Un facteur a quant à lui affirmé avoir vu un hélicoptère survoler l'usine quelques minutes avant l'explosion, dont un bruit apparaît sur une bande-son d'un reportage de France 3, mais un journaliste de M6 affirme que l'hélicoptère se trouvait au-dessus du quartier voisin de Bellefontaine et non de l'usine AZF. Après enquête, il a été déclaré qu'aucun mouvement n’a été répertorié avant l'explosion et que seul l'hélicoptère de la gendarmerie est arrivé bien après pour mesurer les dégâts.

Météorite et attaque d'extraterrestres

Plusieurs autres pistes, plus ou moins farfelues, ont été évoquées comme une météorite, ou encore une attaque des extraterrestres, rapporte La Dépêche du Midi. Une bombe de la Seconde Guerre mondiale a également fait l'objet de questionnements, le site de l'AZF ayant été bombardé en 1944, mais les experts ont expliqué qu'un obus n'aurait pas pu exploser sans choc. Le gaz a été étudié comme une piste sérieuse après la catastrophe, mais aucune conduite ne passe à proximité du hangar d'où est partie l'explosion.

L'accident chimique au cœur des débats

Plusieurs scientifiques qui observent le procès estiment que la thèse développée par l'accusation pour expliquer l'explosion, c'est-à-dire un accident chimique provoqué par la mise en contact du chlore avec une demi-tonne de nitrate d'ammonium, déversés sur un tas de 300 tonnes de nitrate, ne tient pas. La Fédération française des sciences pour la chimie (FFC) estime que cela n'est pas possible, selon l'hebdomadaire L'Usine Nouvelle.

"Au contact de DCCNa, d'eau et de nitrate d'ammonium se forme du trichlorure d'azote, qui est un détonant". Mais pour que cela puisse détonner, "il faut au moins un kilo de DCCNa, de l'eau, et attendre un peu. Puis ajouter du nitrate. C'est réalisable dans des conditions en laboratoire. Mais on ne peut pas trouver ces conditions industriellement", martèle-t-il.

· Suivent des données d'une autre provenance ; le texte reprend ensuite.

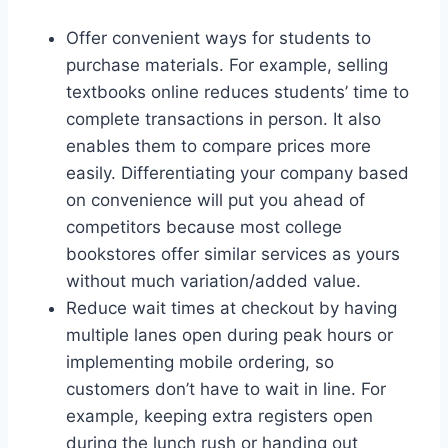
Offer convenient ways for students to
purchase materials. For example, selling
textbooks online reduces students’ time to
complete transactions in person. It also
enables them to compare prices more
easily. Differentiating your company based
on convenience will put you ahead of
competitors because most college
bookstores offer similar services as yours
without much variation/added value.
Reduce wait times at checkout by having
multiple lanes open during peak hours or
implementing mobile ordering, so
customers don’t have to wait in line. For
example, keeping extra registers open
during the lunch rush or handing out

Lors du premier procès, en 2009, la Grande Paroisse, filiale de Total et gestionnaire du site d'AZF, ainsi que le directeur de l’usine, Serge Biechlin, qui étaient poursuivis pour "homicides involontaires par négligence ou manquement à une obligation de sécurité", ont été relaxés au bénéfice du doute malgré les "fautes organisationnelles" relevés par le tribunal.

Suite au procès en appel et en cassation de 2012 et 2015, la cour d’appel de Toulouse revoit son jugement de 2009 et estime que l'explosion a été provoquée par un mélange accidentel de produits chimiques. Grande Paroisse et Serge Biechlin sont alors reconnus coupables d'homicides, de blessures et de destructions involontaires". Le parquet général requit alors 3 ans de prison avec sursis et 45 000 euros d’amende contre Serge Biechlin et 225 000 euros contre la société mais en 2015, la Cour de cassation renvoie le dossier devant une nouvelle Cour d’appel.

Suite au 3e procès de 2017, la Cour d’appel de Paris reconnaît la culpabilité de Serge Biechlin et de la société. Le directeur de l'usine est condamné à 15 mois de prison avec sursis et 10 000 euros d’amende et la société Grande Paroisse à 225 000 euros d’amende.